Tuesday, September 18, 2012

Catastrophe at Kittanning: Battle of Blanket Hill

Historical markers for Blanket Hill

Along Route 422, about six miles east of Kittanning, stands two memorials on the northern edge of the road. One is a plaque set in rock and the other a familiar blue Pennsylvania historical marker, but both remember the Battle of Blanket Hill that happened near this location in the early morning hours of September 8, 1756.

As Zech and I headed to Kittanning, we followed Route 422, and though it doesn't follow the exact route of the Frankstown Path, it still gave us a sense of the long journey that the captives were forced to take and that Colonel Armstrong's men took for their attack on Kittanning. An excellent resource for those who may be interested in following the Frankstown Path is Indian Paths of Pennsylvania by Paul A. W. Wallace. In his book he follows the Indian paths using modern roads and goes into great detail where the paths were.

One day I plan on going back to Kittanning, taking the roads that Wallace used, in order to gain a better sense of the length of the trail and the route that the captives were forced to take, but on this trip I took the shorter (though seemingly just as long) route.

As we stood there, I realized that this was the last piece of the destruction of Kittanning. My journey was slowly coming to an end. Near here, while Colonel Armstrong's main force invaded Kittanning, a group of men would fight for their lives.

Blanket Hill Memorial Plaque

On the evening of September7, 1756, guides had reported back to Colonel John Armstrong that they encountered a handful of Indians (three or four) sleeping along the trail. Armstrong left Lieutenant James Hogg and twelve other men to watch the sleeping Indians and with orders to attack at first light. Colonel Armstrong and the rest of his men made a wide detour around the sleeping party and continued on their march to Kittanning.

Colonel Armstrong's men, who were already tired from the long march with very little rest, left their blankets and "unneeded" supplies with Lieutenant Hogg - this is the origin of the name Blanket Hill."

The night must have crept slowly by as the men waited. I can only imagine that they expected a quick and easy victory over the small group of Indians. As morning approached, Lieutenant Hogg gave the command and the group of soldiers crept through the underbrush towards the camping Indians.

The soldiers made it to their concealed positions and an Indian walked past them, unaware of their presence. However, shots were fired at him and somehow - I'm not sure how - the Indian escaped the ambush. The soldiers then fired at the other Indians around the smoldering remains of the fire.

And then it all went downhill.

Close-up of the plaque

The three or four Indians that Lieutenant Hogg and his men were expecting was replaced by a band of very angry Indians. We will never know if the guides made a mistake and there were more Indians than thought at the the fire or if this group arrived sometime during the night. Whichever is the case, Lieutenant Hogg and his men were outnumbered.

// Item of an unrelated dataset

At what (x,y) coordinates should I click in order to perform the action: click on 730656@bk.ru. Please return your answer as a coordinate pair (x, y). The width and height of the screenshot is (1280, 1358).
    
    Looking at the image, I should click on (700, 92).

The Battle of Blanket Hill lasted roughly an hour as Hogg's outnumbered men fought for their lives against the small band of Indians. As the battle continued, Lieutenant Hogg lost three of his best men and he himself was wounded twice. These wounds prevented Hogg from fighting and he hid in a thicket, waiting for Colonel Armstrong's troops to return.

Then into this battle arrived a Sergeant from Captain Mercer's Company with a handful of men. The group was not there to reinforce Lieutenant Hogg and his men - they were there because they cowardly fled from Kittanning when the fight began. This group immediate saw Lieutenant Hogg and, despite Hogg's warnings, removed him from the thicket where he was hiding and lifting him up on a horse. They made it only a short distance before four Indians suddenly appeared. The cowards left Lieutenant Hogg to defend for himself as they ran for their own safety. The Indians attacked, killing one of the cowardly soldiers and wounding Lieutenant Hogg a third time through the belly. At this point, Lieutenant Hogg had no real choice but to flee for himself - he rode off a short distance before he collapsed from his wounds and died.

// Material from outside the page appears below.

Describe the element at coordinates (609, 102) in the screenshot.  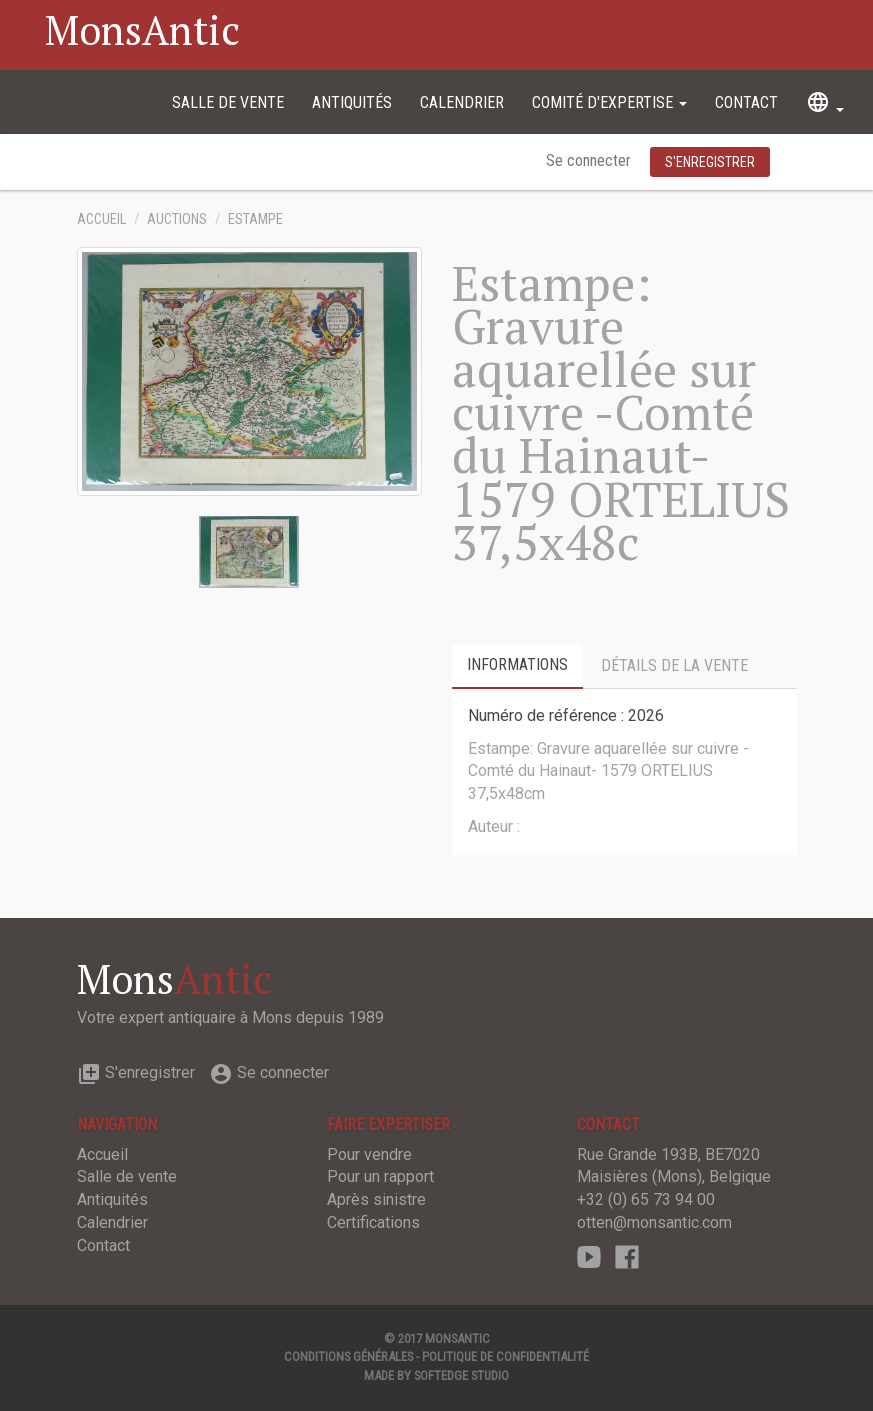 I see `Comité d'expertise` at that location.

Pennsylvania historical marker remembering
Blanket Hill

While not a part of the events at Kittanning, the plaque also remembers Fergus Moorhead who was captured by Indians in March 1777. During the ambush that took him prisoner, his traveling companion, Mr. Simpson, was killed and scalped.

If you choose to stop and read the markers remembering Blanket Hill, please due so with respect and caution. There is a small parking area, but it is in front of a private residence, and traffic speeds by on Route 422. They can be easily read and viewed from the roadside - please do not trespass on the private property.